You know, there’s a polite way to state what you’re trying to say here, but that wouldn’t be your metier, would it? :wally
Sage Rat, it’s tough enough living someplace that you don’t know anyone, and tougher still in a culture that is both alien and exclusionary. Is there some place where ex-pats or foreign nationals (of various nations) congregate? What about ESL schools, which are likely to have a complement of American and other English-speaking people with whom you can commiserate about the alienation of living in a different culture. (Not that you shouldn’t attempt to assimilate, but as you’ve already discovered, it’s difficult to be accepted and make social connections in such a situation.)
As far as the meltdown: I’ve been through one of those, and I assume it’s as embarassing for the other party as it is for me. It’s probably best to allow such things to lie fallow. Attempting to forge a friendship atop that load of emotional baggage is, generally speaking, a very poor foundation for a relationship. Unless she approaches you, it’s probably best to leave that in the past.
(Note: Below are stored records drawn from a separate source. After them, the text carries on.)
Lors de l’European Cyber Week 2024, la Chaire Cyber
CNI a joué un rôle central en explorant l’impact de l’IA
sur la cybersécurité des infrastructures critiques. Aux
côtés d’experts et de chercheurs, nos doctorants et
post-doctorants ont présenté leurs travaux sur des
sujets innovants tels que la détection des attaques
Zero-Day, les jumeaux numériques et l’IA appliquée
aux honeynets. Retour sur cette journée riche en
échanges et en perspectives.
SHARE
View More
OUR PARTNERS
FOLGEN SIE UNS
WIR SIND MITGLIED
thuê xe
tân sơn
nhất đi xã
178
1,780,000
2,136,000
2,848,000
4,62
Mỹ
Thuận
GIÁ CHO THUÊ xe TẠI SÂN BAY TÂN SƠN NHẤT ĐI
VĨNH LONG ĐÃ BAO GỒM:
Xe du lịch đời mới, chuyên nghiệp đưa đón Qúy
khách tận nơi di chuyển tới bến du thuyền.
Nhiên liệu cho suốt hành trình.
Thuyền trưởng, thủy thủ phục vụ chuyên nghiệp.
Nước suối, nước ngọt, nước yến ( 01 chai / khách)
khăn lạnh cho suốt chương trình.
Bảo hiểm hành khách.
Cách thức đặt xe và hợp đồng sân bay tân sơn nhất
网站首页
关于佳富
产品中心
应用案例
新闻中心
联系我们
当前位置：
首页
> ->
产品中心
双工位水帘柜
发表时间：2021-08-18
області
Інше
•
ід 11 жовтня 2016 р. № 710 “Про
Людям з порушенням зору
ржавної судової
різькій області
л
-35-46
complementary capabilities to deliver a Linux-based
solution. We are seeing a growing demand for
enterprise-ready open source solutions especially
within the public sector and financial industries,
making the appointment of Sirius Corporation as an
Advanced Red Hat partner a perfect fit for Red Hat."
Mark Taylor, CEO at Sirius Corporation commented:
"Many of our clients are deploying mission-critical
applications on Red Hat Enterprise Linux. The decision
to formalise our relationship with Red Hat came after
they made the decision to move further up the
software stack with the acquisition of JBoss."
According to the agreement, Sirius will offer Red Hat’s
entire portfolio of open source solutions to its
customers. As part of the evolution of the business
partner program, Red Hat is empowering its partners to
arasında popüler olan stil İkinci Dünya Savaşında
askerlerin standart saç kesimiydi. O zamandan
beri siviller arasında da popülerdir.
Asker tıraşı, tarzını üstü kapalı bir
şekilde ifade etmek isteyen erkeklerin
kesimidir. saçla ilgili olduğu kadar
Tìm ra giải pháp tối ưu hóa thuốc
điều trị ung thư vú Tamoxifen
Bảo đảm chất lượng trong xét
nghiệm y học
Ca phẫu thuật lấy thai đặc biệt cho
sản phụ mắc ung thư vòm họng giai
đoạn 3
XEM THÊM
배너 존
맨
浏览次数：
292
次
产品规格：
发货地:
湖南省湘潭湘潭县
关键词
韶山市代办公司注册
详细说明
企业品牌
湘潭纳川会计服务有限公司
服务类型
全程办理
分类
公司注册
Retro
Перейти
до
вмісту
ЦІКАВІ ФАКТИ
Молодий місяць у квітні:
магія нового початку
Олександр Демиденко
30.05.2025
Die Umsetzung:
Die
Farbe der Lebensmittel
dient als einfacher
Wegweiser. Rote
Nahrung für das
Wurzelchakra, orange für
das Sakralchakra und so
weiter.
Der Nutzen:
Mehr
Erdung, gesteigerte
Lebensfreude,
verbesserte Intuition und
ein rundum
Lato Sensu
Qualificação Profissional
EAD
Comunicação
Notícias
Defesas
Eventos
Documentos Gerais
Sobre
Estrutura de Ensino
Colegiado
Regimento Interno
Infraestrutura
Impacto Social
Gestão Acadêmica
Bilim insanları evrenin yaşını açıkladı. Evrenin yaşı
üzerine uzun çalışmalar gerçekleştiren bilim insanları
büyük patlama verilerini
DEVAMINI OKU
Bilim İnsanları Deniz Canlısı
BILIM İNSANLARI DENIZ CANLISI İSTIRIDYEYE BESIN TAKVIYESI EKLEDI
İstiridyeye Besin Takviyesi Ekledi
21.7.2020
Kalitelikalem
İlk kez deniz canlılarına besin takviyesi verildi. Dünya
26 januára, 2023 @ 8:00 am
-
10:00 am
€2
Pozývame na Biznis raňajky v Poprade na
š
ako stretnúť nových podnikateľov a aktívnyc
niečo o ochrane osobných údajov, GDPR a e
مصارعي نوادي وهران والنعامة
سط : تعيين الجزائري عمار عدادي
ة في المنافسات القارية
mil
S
Besides, you need to learn to develop new relationships, or as Miss Moneypenny is fond of saying, make a better class of dating mistake.
As to the particulars of that endeavor…it beats me. But it ain’t gonna happen by sitting in front of a computer.
This was my mom’s idea actually. She suggested it once when I was back in the States and I forgot to check into it (as something that sounded actually reasonable to try besides to start clubbing in Roppongi or whatnot.) Never tried one, or even know if such things exist, but now that it’s on my mind I may as well do some googling.
I used to play pool in college (here), but where I am currently living there is no place I like. 15 minute walk to an uptight place that charges $20 per hour and requires you buy a drink at a minimum of $6 per one. Maybe there are regulars there, but the sucker always has such a wait line of people just coming in to get off the street that I would suspect any regulars would be, like me, soured off.
You need to get out more: there is no undifferentiated mass of “they”: Japanese women are, well, women. People, in fact. Individuals. They’re all different. Some want a gaijin boyfriend as a handbag, sure; many just want a decent guy to go out with.
For someone who’s apent 3 years there, you don’t have much clue, do you? See my last comment: not all Japanese women want a noisy “life of the party” guy. They’re individuals. Their tastes vary.
Now you’re bordering on being insulting: are you presuming that all such relationships are based on him wanting a submissive sex-doll and her wanting a big-dicked blonde trophy?
And you need to step away from your computer and go talk to one of them. You might be surprised to have your stereotypes overturned.